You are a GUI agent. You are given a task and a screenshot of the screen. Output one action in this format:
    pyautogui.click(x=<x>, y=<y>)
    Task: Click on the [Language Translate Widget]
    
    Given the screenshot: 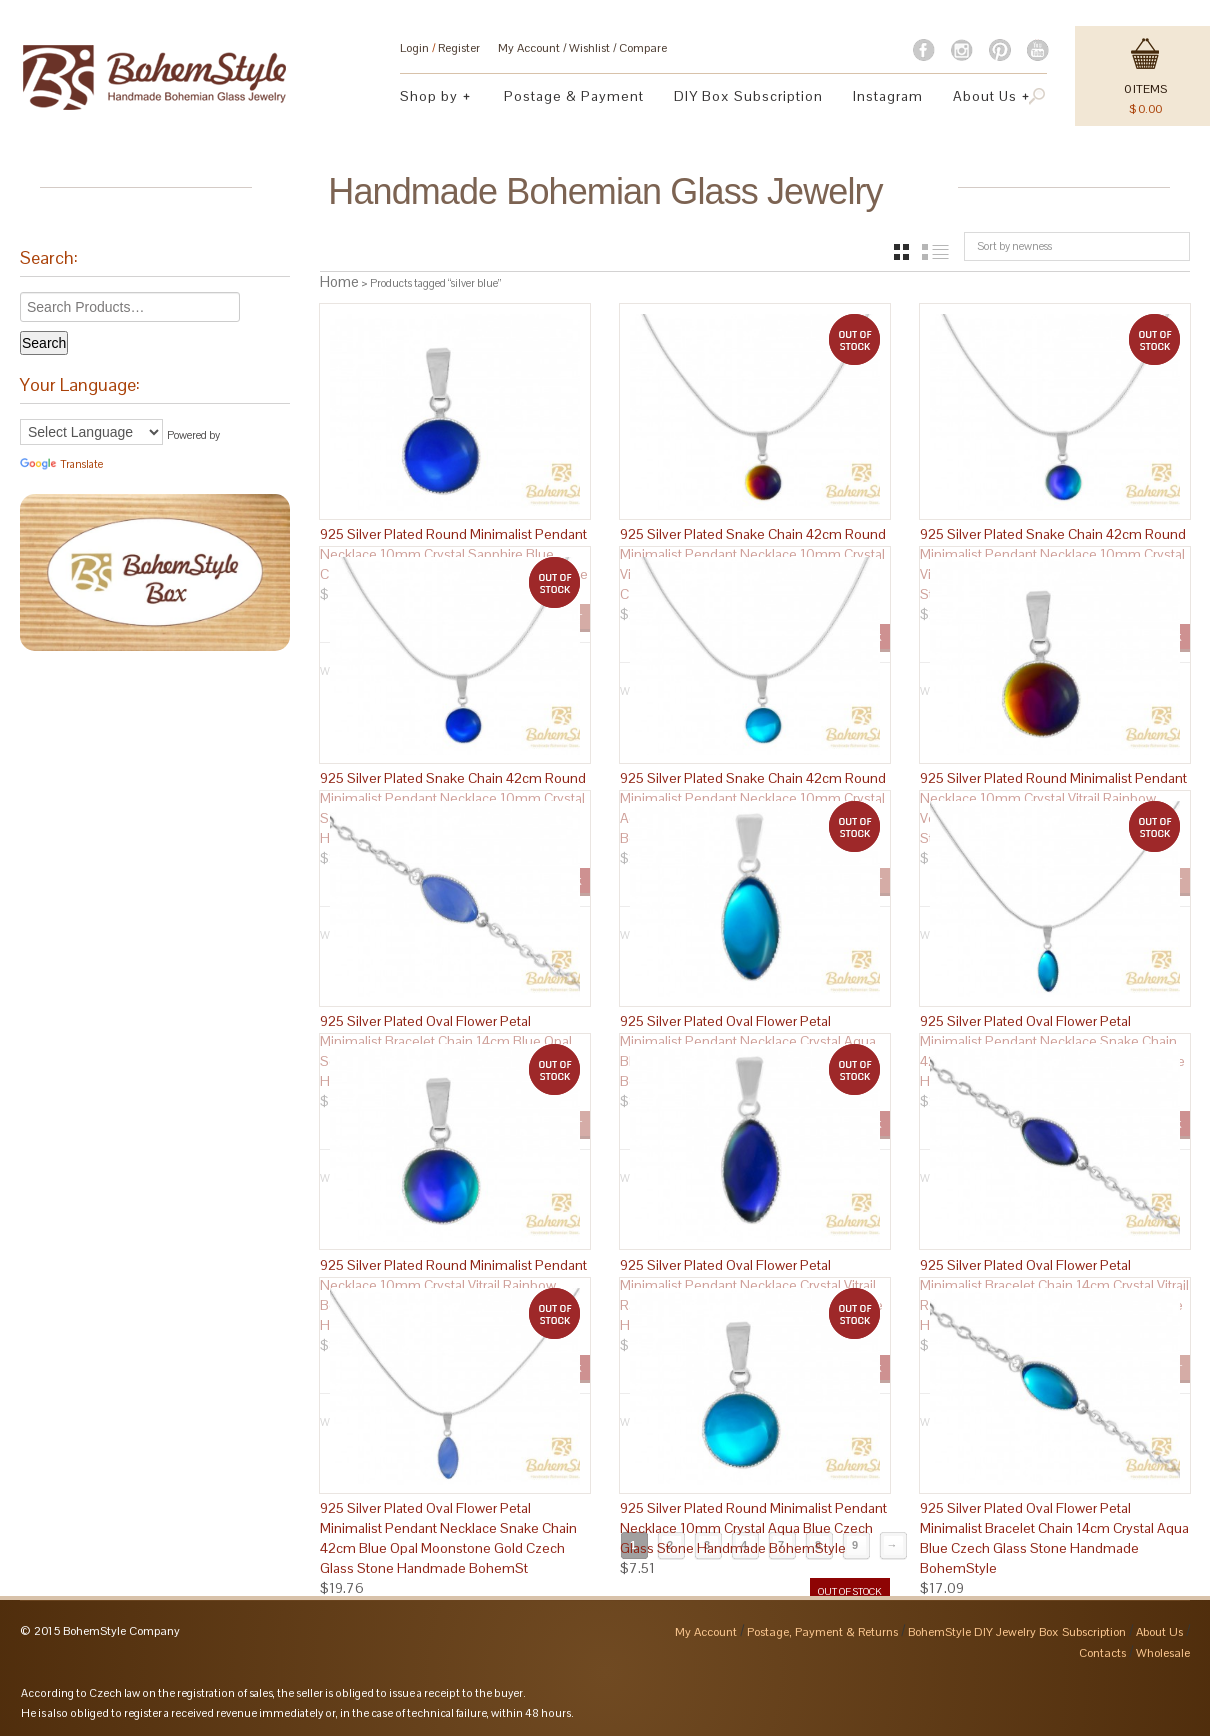 What is the action you would take?
    pyautogui.click(x=91, y=432)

- - - -

Up to and including the line with "Task: Click on", write out the records above exactly, starting from their first line.

- **EXERCISE SOLUTION**
You are a GUI agent. You are given a task and a screenshot of the screen. Output one action in this format:
    pyautogui.click(x=<x>, y=<y>)
    Task: Click on the [Language Translate Widget]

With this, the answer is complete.